Perhaps more significantly, the judge also declared that a 1985 state law exempting open-pit mines from reclamation violates Montana's constitution. The law says reclamation of open pits "may not be feasible." Kim Wilson, an attorney representing environmentalists, describes the phrase as "a big glaring loophole" for most of the more recent open-pit mines in Montana.


Noting that the 1972 Montana Constitution says that, "All lands disturbed by the taking of natural resources shall be reclaimed," Honzel concluded that open-pit mines are not exempt. An editorial in The Montana Standard agreed, noting, "The language couldn't be clearer ..."


Mining groups say the decision, which also applies to future mines, could devastate the industry. Environmental groups say it will finally make companies fully accountable for the environmental destruction caused by their operations.


"What this is really about is saving the Blackfoot (River) and Rock Creek and the Sweetgrass Hills and any other place where open-pit, cyanide heap-leach mines are planned," says Jim Jensen of the Montana Environmental Information Center (MEIC). "The decision means you fill up a hole when you get through mining. There will be no more Berkeley Pits."


The Berkeley Pit in Butte, Mont., is a gigantic hole holding 17 billion gallons of toxic wastewater left over from the operation of an open-pit copper mine (HCN, 11/29/93).


The case began in 1992, when the National Wildlife Federation, the Mineral Policy Center, the Sierra Club, the Gallatin Wildlife Association and MEIC filed suit against Golden Sunlight and the state.


Sandi Olsen, chief of the state's Hard Rock Bureau, says that when preparing the assessment of the mine's impacts, "We did the best we could with the time we had and the resources we had. It wasn't good enough. What can I say? I'm not about to second-guess the judge."


Olsen says the state will take at least four months to prepare a full environmental impact statement for Golden Sunlight's expansion, some of which has already occurred at a cost of some $40 million. It will be up to state legislators, she says, to define new standards for pit reclamation.

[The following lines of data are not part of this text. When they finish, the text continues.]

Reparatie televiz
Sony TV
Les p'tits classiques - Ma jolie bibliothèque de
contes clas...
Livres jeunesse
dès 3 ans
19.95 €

The battle over what constitutes pit reclamation promises to be intense.


Fess Foster, director of geology and environmental affairs for Golden Sunlight Mine, says Judge Honzel's ruling contains some ambiguity. "Bottom line, the decision does call for pit reclamation, but it does not define pit reclamation."


Honzel's order "could have severe implications if taken to the extreme," says Gary Langley of the Montana Mining Association. The extreme, he says, would require complete back-filling of pits. Such reclamation typically is neither economically nor technologically feasible, he argues.


Langley says the groups who sued Golden Sunlight and the state have a larger agenda. "All they really want to do is stop mining. I guess they got what they wanted."


Environmentalists disagree. "The decision is not anti-mining. It's pro-reclamation," says Tom Jensen. "If we were out to stop mining, we would have sought an injunction to shut down that mine."


"We do need the benefits that mining can bring," adds Philip Hocker, president of the Mineral Policy Center. "But we don't need to trash the Northern Rockies to have those benefits."


To date, neither Golden Sunlight nor the state has announced whether there will be an appeal of Honzel's decision to the Montana Supreme Court.


Meanwhile, Honzel's decision has not halted operations at the Golden Sunlight mine. Mining there has ceased for a different reason: The earth has been shifting beneath the mine's cyanide mill.


* Duncan Adams





Duncan Adams is a free-lance writer based in Anaconda, Montana.